C’è chi dice, come l’avvocata Buongiorno che ha costruito la difesa di Salvini, che questo sia dovuto al fatto che l’imputato era quello sbagliato: la colpa sarebbe del comandante della Open Arms, che ha “bighellonato” per giorni senza trovare una soluzione alternativa allo sbarco in Italia dei naufraghi. Mi è subito venuto in mente il caso nel quale sono stato direttamente coinvolto: l’entrata a Lampedusa con 59 naufraghi senza permesso, disobbedendo all’ordine emanato dall’allora ministro degli interni Salvini, il 19 marzo del 2019. Assolto con formula piena. Ho tratto un insegnamento: a volte bisogna disobbedire prima, obbedendo direttamente ad altre leggi, per ottenere giustizia. Anche in quel caso una norma fatta da un Creonte qualsiasi, che diceva di agire per la “difesa della Patria “, aveva espulso Dike da sé stessa. Era un semplice “fatto”.

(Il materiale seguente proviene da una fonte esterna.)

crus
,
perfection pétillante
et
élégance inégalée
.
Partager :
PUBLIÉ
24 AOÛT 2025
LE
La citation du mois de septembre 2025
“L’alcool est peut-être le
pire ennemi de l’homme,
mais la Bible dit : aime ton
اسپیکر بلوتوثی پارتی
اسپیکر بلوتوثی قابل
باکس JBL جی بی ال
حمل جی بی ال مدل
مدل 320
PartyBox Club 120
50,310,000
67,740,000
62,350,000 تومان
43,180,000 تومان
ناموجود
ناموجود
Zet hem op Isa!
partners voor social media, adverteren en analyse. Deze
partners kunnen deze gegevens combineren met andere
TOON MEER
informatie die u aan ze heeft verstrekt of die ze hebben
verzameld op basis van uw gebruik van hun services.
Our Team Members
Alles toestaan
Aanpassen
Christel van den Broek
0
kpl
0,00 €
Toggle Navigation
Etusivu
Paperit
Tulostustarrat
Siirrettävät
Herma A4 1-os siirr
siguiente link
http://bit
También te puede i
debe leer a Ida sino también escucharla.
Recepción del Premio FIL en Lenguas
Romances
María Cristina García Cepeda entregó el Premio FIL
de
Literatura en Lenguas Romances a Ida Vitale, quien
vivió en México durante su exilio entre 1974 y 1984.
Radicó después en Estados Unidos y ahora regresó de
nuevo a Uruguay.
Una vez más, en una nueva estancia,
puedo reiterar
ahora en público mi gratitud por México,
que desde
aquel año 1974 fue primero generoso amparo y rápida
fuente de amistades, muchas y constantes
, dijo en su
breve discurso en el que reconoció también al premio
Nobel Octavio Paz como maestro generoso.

La decisione di violare “l’ordine impartito da una nave militare” – come recitava il capo d’accusa contro il comandante Pietro Marrone e me, ci era giunta spontanea, naturale. In realtà stavamo attingendo ad altre leggi, ben più sopra l’editto di Creonte. Cosa che poi anche un giudice ha riconosciuto. Ecco, forse bisogna che impariamo a disobbedire prima, a volte. A farlo credendo che senza il tentativo di mettere insieme Nomos e Dike, legge e giustizia, sarà solo la catastrofe, come ci suggerisce Sofocle. Questo credere che il nostro compito di disobbedienza non si debba esaurire nell’affermare un rifiuto, una resistenza, ma debba essere inteso come una funzione fondamentale nel tentativo di raggiungere un equilibrio nella Polis, tra interessi individuali e collettivi, tra diritti e doveri, tra legge e giustizia, restituisce nuova vita ad una “speranza” che diventa un agire concreto, non un’attesa.
Stanno chiamando noi, quegli esseri umani che vogliamo considerare fratelli e sorelle perché pensiamo che la fraternità umana sia condizione fondamentale, nel mondo dell’individualismo proprietario spinto al massimo dal turboliberismo, per ripensare la Polis, la società in cui poter vivere in pace. Dovremmo avere il coraggio di sperare, e dunque, disobbedire al pensiero unico, che ci dice che non vi è soluzione, non vi è alternativa, non vi è altro modo possibile. Sperare, e quindi agire. Fare la nostra parte perché legge e giustizia si vedano tra loro, si parlino. Che il nuovo anno possa portarci questa forza.